Saturday, April 10, 2010

Statistics Assignment #1 [MBA]

The data below were collected using a radar gun to record the speed of bike riders at the bottom of a steep hill in northwest Gainesville. Sorry about the spilled BBQ sauce.

1) If all you had were the mean (18.21) and standard deviation (5.86) of the data set, how would you use them to say something about the speed of all bike riders at the bottom of the hill?

I would choose a few values of interest (speed limit, 5 miles an hour, 10 miles an hour, 20 miles an hour, 30 miles an hour) and compute a probability that a biker was exceeding that speed. For example, using statpad, The probability that a normal random variable with mean 18.21 and standard deviation 5.86 is greater than 5 is: 0.987910287, and The probability that a normal random variable with mean 18.21 and standard deviation 5.86 is greater than 30 is: 0.022112847.

Alternately, we could pick a range of speeds and compute the probability a biker is inside or outside that range. For example, The probability that a normal random variable with mean 18.21 and standard deviation 5.86 is between 10 and 20 is: 0.539388906.

2) For the sample above, would any of the values be considered outliers? (You obviously have to first decide what you can consider an outlier.)

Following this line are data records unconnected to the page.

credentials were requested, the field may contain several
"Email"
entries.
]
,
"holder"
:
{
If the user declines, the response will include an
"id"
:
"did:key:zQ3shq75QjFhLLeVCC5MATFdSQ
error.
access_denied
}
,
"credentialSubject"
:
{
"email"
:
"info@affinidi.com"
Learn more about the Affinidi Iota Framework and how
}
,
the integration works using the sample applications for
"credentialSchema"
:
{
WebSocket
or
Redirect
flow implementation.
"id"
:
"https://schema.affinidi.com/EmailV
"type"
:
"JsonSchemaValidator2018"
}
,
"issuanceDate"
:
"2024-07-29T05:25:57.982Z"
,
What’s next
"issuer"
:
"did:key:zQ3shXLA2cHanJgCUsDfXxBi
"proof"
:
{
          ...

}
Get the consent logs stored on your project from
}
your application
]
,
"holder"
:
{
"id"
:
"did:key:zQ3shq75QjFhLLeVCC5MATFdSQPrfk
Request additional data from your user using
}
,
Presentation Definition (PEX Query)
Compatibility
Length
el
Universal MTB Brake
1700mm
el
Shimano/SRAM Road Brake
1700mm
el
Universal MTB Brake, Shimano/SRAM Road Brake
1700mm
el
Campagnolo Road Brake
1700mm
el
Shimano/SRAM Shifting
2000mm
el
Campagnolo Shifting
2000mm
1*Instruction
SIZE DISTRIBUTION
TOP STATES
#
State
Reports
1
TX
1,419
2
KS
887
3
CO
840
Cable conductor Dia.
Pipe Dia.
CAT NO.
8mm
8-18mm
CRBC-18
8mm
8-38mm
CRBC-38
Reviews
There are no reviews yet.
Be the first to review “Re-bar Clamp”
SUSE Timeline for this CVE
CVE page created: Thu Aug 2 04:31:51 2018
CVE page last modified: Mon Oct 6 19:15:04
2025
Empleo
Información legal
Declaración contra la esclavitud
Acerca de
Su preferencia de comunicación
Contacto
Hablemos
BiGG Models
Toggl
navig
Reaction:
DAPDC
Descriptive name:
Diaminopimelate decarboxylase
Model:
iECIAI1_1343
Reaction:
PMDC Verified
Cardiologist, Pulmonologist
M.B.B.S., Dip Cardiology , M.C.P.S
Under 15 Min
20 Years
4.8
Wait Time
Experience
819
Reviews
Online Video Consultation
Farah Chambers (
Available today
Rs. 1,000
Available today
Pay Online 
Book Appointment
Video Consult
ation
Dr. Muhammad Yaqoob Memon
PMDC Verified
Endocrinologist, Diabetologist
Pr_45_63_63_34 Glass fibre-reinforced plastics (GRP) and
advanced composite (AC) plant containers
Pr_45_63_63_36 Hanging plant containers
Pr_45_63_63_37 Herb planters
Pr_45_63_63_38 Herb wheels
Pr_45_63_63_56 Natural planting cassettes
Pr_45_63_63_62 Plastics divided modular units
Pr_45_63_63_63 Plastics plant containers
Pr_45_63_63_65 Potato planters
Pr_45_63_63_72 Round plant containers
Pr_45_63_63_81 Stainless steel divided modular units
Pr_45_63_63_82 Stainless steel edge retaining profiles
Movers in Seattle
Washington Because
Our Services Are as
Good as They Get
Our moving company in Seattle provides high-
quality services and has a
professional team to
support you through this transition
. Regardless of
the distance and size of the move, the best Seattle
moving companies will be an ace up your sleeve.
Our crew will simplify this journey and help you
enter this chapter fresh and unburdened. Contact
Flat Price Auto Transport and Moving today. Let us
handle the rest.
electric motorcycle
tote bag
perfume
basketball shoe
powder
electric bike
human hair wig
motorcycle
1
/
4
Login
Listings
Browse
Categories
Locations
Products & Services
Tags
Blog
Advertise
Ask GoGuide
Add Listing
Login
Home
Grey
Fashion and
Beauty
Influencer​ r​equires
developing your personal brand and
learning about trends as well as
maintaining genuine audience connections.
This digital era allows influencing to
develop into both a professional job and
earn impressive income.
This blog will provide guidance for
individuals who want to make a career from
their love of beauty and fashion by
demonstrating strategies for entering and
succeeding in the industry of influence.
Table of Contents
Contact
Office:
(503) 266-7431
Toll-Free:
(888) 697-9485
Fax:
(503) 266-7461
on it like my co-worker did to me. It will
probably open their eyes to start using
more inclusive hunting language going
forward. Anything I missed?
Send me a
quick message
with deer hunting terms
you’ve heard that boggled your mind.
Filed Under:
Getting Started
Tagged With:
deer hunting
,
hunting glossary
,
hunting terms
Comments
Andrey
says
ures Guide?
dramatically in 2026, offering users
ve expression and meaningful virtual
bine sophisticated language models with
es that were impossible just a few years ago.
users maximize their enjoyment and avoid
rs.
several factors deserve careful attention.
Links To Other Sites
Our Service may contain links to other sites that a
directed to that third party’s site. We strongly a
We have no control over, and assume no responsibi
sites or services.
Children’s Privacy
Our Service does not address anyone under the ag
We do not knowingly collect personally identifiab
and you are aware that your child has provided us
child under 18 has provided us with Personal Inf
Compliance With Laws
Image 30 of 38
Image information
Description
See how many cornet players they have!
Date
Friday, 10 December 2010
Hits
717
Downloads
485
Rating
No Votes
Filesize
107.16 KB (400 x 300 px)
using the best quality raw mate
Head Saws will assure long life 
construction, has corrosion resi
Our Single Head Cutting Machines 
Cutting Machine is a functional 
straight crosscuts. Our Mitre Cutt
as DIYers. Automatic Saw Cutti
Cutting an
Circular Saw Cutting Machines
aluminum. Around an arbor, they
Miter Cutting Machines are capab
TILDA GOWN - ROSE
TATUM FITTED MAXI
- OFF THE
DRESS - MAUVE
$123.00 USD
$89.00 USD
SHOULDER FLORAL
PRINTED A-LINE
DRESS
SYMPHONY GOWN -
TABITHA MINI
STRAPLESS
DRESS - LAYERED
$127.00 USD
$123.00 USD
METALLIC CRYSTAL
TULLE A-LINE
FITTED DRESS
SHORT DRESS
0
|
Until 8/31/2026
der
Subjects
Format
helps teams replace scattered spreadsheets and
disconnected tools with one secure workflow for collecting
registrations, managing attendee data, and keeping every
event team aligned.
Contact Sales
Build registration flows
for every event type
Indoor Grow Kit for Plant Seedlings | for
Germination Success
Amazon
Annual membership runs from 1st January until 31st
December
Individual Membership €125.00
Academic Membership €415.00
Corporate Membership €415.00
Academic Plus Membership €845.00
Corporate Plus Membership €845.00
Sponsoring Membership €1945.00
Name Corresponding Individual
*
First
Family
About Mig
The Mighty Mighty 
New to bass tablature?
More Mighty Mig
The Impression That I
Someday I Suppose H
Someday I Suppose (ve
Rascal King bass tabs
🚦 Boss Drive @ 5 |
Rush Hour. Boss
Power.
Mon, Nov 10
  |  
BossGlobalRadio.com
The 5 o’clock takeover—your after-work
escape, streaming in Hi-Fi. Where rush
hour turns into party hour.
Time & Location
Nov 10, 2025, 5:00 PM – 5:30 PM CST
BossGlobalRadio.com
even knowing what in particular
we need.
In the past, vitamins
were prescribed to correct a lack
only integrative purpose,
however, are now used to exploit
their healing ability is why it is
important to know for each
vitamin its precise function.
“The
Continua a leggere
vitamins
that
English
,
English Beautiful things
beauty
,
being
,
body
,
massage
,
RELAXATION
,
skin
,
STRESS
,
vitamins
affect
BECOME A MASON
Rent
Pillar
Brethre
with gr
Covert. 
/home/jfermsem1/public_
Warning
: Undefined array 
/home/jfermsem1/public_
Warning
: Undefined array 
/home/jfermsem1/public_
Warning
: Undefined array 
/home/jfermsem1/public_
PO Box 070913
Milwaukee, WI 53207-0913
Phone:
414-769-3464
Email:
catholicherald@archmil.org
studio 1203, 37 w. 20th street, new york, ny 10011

First, I’d use the formula from the book to determine what would be an outlier. A number larger than Upper Quartile + 1.5(Upper Quartile – Lower Quartile) would be considered an outlier and a number smaller than Lower Quartile - 1.5(Upper Quartile – Lower Quartile) would be considered an outlier. Plugging in the information, we’d get 21.25 + 1.5(21.25 – 17.05) = 27.55 and 17.05 - 1.5(21.25 – 17.05) = 10.75.

With this definition, the first three observations (5.6, 8.1, 9.0) would be considered outliers. Perhaps these riders breaked on the way down the hill.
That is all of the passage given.